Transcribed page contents
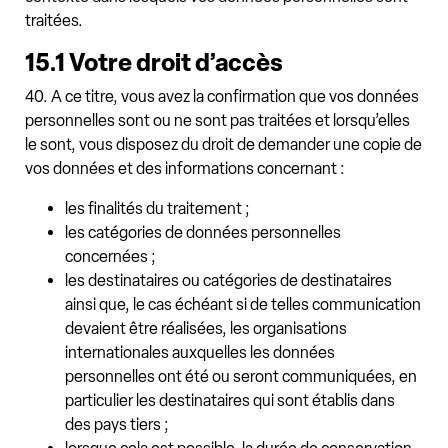
traitées.
15.1 Votre droit d’accès
40. A ce titre, vous avez la confirmation que vos données
personnelles sont ou ne sont pas traitées et lorsqu’elles
le sont, vous disposez du droit de demander une copie de
vos données et des informations concernant :
les finalités du traitement ;
les catégories de données personnelles
concernées ;
les destinataires ou catégories de destinataires
ainsi que, le cas échéant si de telles communication
devaient être réalisées, les organisations
internationales auxquelles les données
personnelles ont été ou seront communiquées, en
particulier les destinataires qui sont établis dans
des pays tiers ;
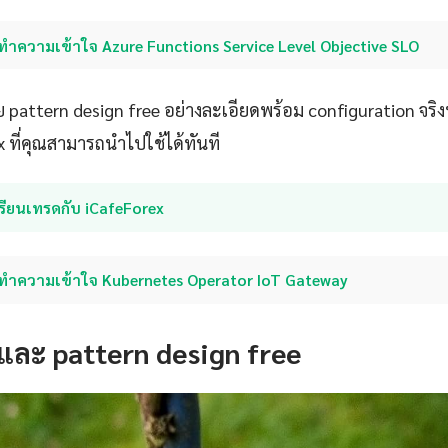
ทำความเข้าใจ Azure Functions Service Level Objective SLO
 pattern design free อย่างละเอียดพร้อม configuration จริง
x ที่คุณสามารถนำไปใช้ได้ทันที
รียนเทรดกับ iCafeForex
ทำความเข้าใจ Kubernetes Operator IoT Gateway
และ pattern design free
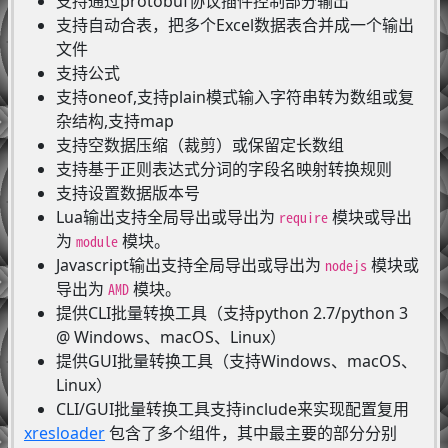
支持通过protobuf协议插件控制部分输出
支持自动合表，把多个Excel数据表合并成一个输出
文件
支持公式
支持oneof,支持plain模式输入字符串转为数组或复
杂结构,支持map
支持空数据压缩（裁剪）或保留定长数组
支持基于正则表达式分词的字段名映射转换规则
支持设置数据版本号
Lua输出支持全局导出或导出为
模块或导出
require
为
模块。
module
Javascript输出支持全局导出或导出为
模块或
nodejs
导出为
模块。
AMD
提供CLI批量转换工具（支持python 2.7/python 3
@ Windows、macOS、Linux）
提供GUI批量转换工具（支持Windows、macOS、
Linux）
CLI/GUI批量转换工具支持include来实现配置复用
xresloader
包含了多个组件，其中最主要的部分分别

WHAT YOU SHOULD DO. Transcribe, word for word, every line from the one containing "Lua输出支持全局导出或导出为" through the final line of the entries, and nothing else.

WRITTEN SOLUTION.
Lua输出支持全局导出或导出为
模块或导出
require
为
模块。
module
Javascript输出支持全局导出或导出为
模块或
nodejs
导出为
模块。
AMD
提供CLI批量转换工具（支持python 2.7/python 3
@ Windows、macOS、Linux）
提供GUI批量转换工具（支持Windows、macOS、
Linux）
CLI/GUI批量转换工具支持include来实现配置复用
xresloader
包含了多个组件，其中最主要的部分分别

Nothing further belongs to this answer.